Pressure-assisted densification of non-homogeneous ceramic compacts
Finite element techniques were used to study the densification behavior and residual stress development during hot pressing of ceramic compacts containing density or composition gradients. A new processing methodology is investigated for it's feasibility to generate residual stress strengthened ceramic compacts. For this purpose, pressure-assisted densification by power law creep and diffusion have been modeled. Existing two stage densification models were found to be inadequate to model compaction of ceramic compacts containing either density or composition gradients due to discontinuities in the density-time and stress-time behavior predicted by these models. A unified blending densification model was developed based on the hypothesis that porosity is likely to change gradually from being completely open at the beginning of compaction to completely closed at full density. This unified blending model eliminated both the density and the stress discontinuities. The material constants for the unified model were obtained by fitting to experimental data from hot pressing of homogeneous alumina powders.

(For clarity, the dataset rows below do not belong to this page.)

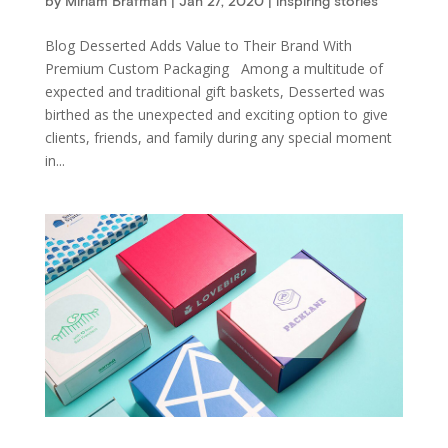
by
Miriam Brafman
|
Jan 27, 2020
|
inspiring stories
Blog Desserted Adds Value to Their Brand With
Premium Custom Packaging Among a multitude of
expected and traditional gift baskets, Desserted was
birthed as the unexpected and exciting option to give
clients, friends, and family during any special moment
in...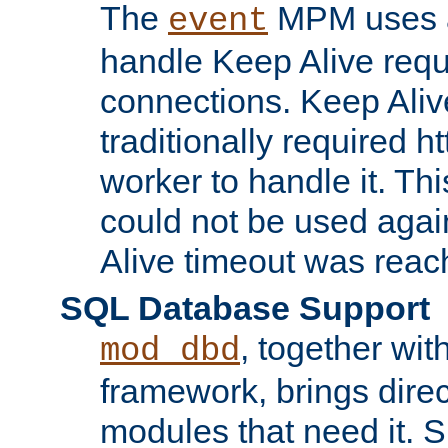
The
MPM uses a
event
handle Keep Alive req
connections. Keep Aliv
traditionally required h
worker to handle it. Th
could not be used agai
Alive timeout was reac
SQL Database Support
, together wit
mod_dbd
framework, brings dire
modules that need it. 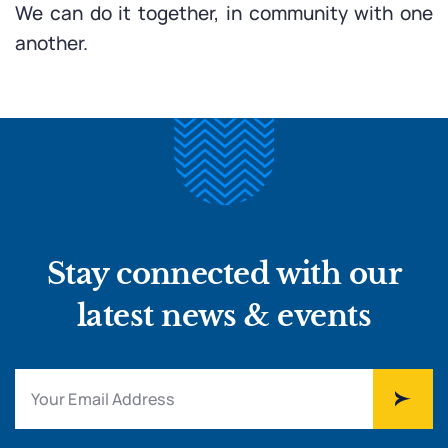
We can do it together, in community with one
another.
Stay connected with our
latest news & events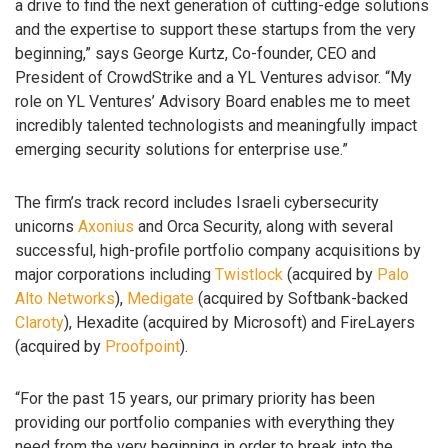
a drive to find the next generation of cutting-edge solutions
and the expertise to support these startups from the very
beginning,” says George Kurtz, Co-founder, CEO and
President of CrowdStrike and a YL Ventures advisor. “My
role on YL Ventures’ Advisory Board enables me to meet
incredibly talented technologists and meaningfully impact
emerging security solutions for enterprise use.”
The firm’s track record includes Israeli cybersecurity
unicorns
Axonius
and Orca Security, along with several
successful, high-profile portfolio company acquisitions by
major corporations including
Twistlock
(acquired by
Palo
Alto Networks
),
Medigate
(acquired by Softbank-backed
Claroty
), Hexadite (acquired by Microsoft) and FireLayers
(acquired by
Proofpoint
).
“For the past 15 years, our primary priority has been
providing our portfolio companies with everything they
need from the very beginning in order to break into the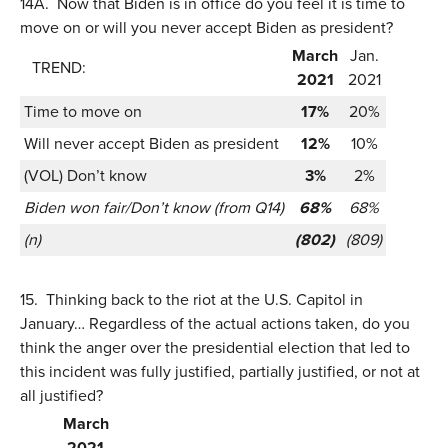
14A.
Now that Biden is in office do you feel it is time to
move on or will you never accept Biden as president?
March
Jan.
TREND:
2021
2021
Time to move on
17%
20%
Will never accept Biden as president
12%
10%
(VOL) Don’t know
3%
2%
Biden won fair/Don’t know (from Q14)
68%
68%
(n)
(802)
(809)
15.
Thinking back to the riot at the U.S. Capitol in
January… Regardless of the actual actions taken, do you
think the anger over the presidential election that led to
this incident was fully justified, partially justified, or not at
all justified?
March
2021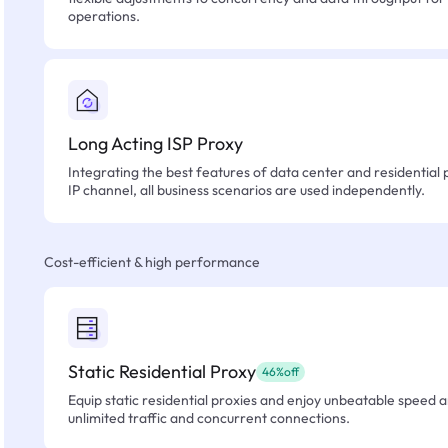
operations.
Long Acting ISP Proxy
Integrating the best features of data center and residential 
IP channel, all business scenarios are used independently.
Cost-efficient & high performance
Static Residential Proxy
46%off
Equip static residential proxies and enjoy unbeatable speed an
unlimited traffic and concurrent connections.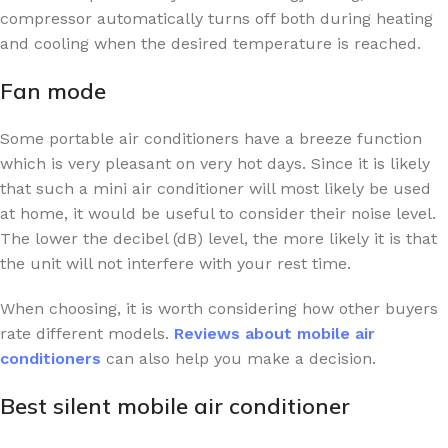
compressor automatically turns off both during heating
and cooling when the desired temperature is reached.
Fan mode
Some portable air conditioners have a breeze function
which is very pleasant on very hot days. Since it is likely
that such a mini air conditioner will most likely be used
at home, it would be useful to consider their noise level.
The lower the decibel (dB) level, the more likely it is that
the unit will not interfere with your rest time.
When choosing, it is worth considering how other buyers
rate different models.
Reviews about mobile air
conditioners
can also help you make a decision.
Best silent mobile air conditioner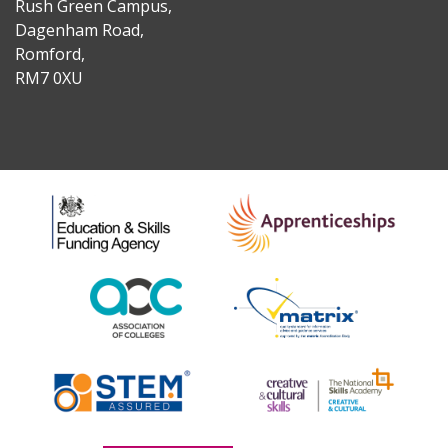
Rush Green Campus,
Dagenham Road,
Romford,
RM7 0XU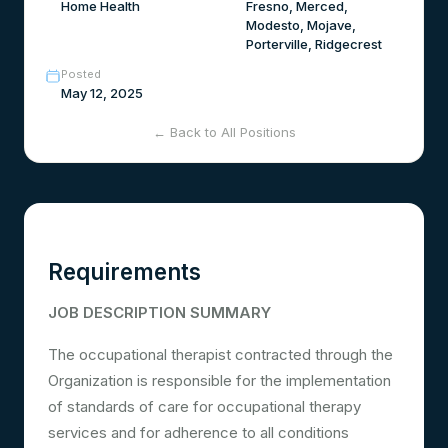
Home Health
Fresno, Merced,
Modesto, Mojave,
Porterville, Ridgecrest
Posted
May 12, 2025
← Back to All Positions
Requirements
JOB DESCRIPTION SUMMARY
The occupational therapist contracted through the
Organization is responsible for the implementation
of standards of care for occupational therapy
services and for adherence to all conditions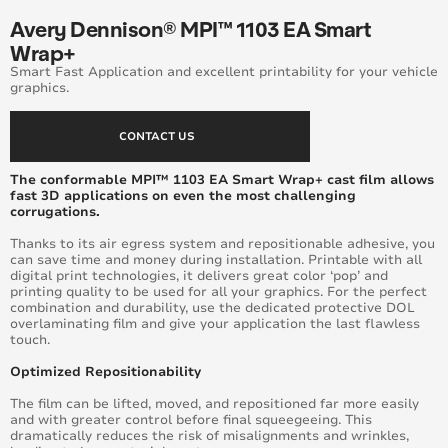
Avery Dennison® MPI™ 1103 EA Smart
Wrap+
Smart Fast Application and excellent printability for your vehicle
graphics.
CONTACT US
The conformable MPI™ 1103 EA Smart Wrap+ cast film allows
fast 3D applications on even the most challenging
corrugations.
Thanks to its air egress system and repositionable adhesive, you
can save time and money during installation. Printable with all
digital print technologies, it delivers great color ‘pop’ and
printing quality to be used for all your graphics. For the perfect
combination and durability, use the dedicated protective DOL
overlaminating film and give your application the last flawless
touch.
Optimized Repositionability
The film can be lifted, moved, and repositioned far more easily
and with greater control before final squeegeeing. This
dramatically reduces the risk of misalignments and wrinkles,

Finite element analysis simulations of isothermal hot pressing of alumina compacts with density gradients indicate that hot pressing with a constant axial load is not likely to lead to any significant residual stresses. However, hot pressing of such compacts with a constant axial displacement rate shows that significant compressive residual stresses develop on the surface of the compacts. Numerical results also indicate that hot pressing of alumina powders in dies with non-uniform cross-section will result in residual surface compressive stresses in the compact.
Numerical simulations of hot pressing of layered cylindrical alumina/3Y-TZP shows that stress gradients can be generated during hot pressing, with higher compressive stresses in the outer surface of the compact. However, the significantly lower elastic modulus of the inner 3Y-TZP core results in tensile surface stresses on elastic unloading of the compact. These tensile stresses reduce the compressive residual stresses resulting from the mismatch in thermal expansion coefficients of the two layers on cooling of the compact. Based on these results, it is recommended that in order to add to the residual stresses generated due to thermal expansion mismatch, a layered composite compact should have comparable elastic modulus, lower densification rate of the powders in the outer layer, and a lower thermal expansion coefficient in the outer layer than in the inner core. Such a system should aide in maximum outer surface compressive residual stresses.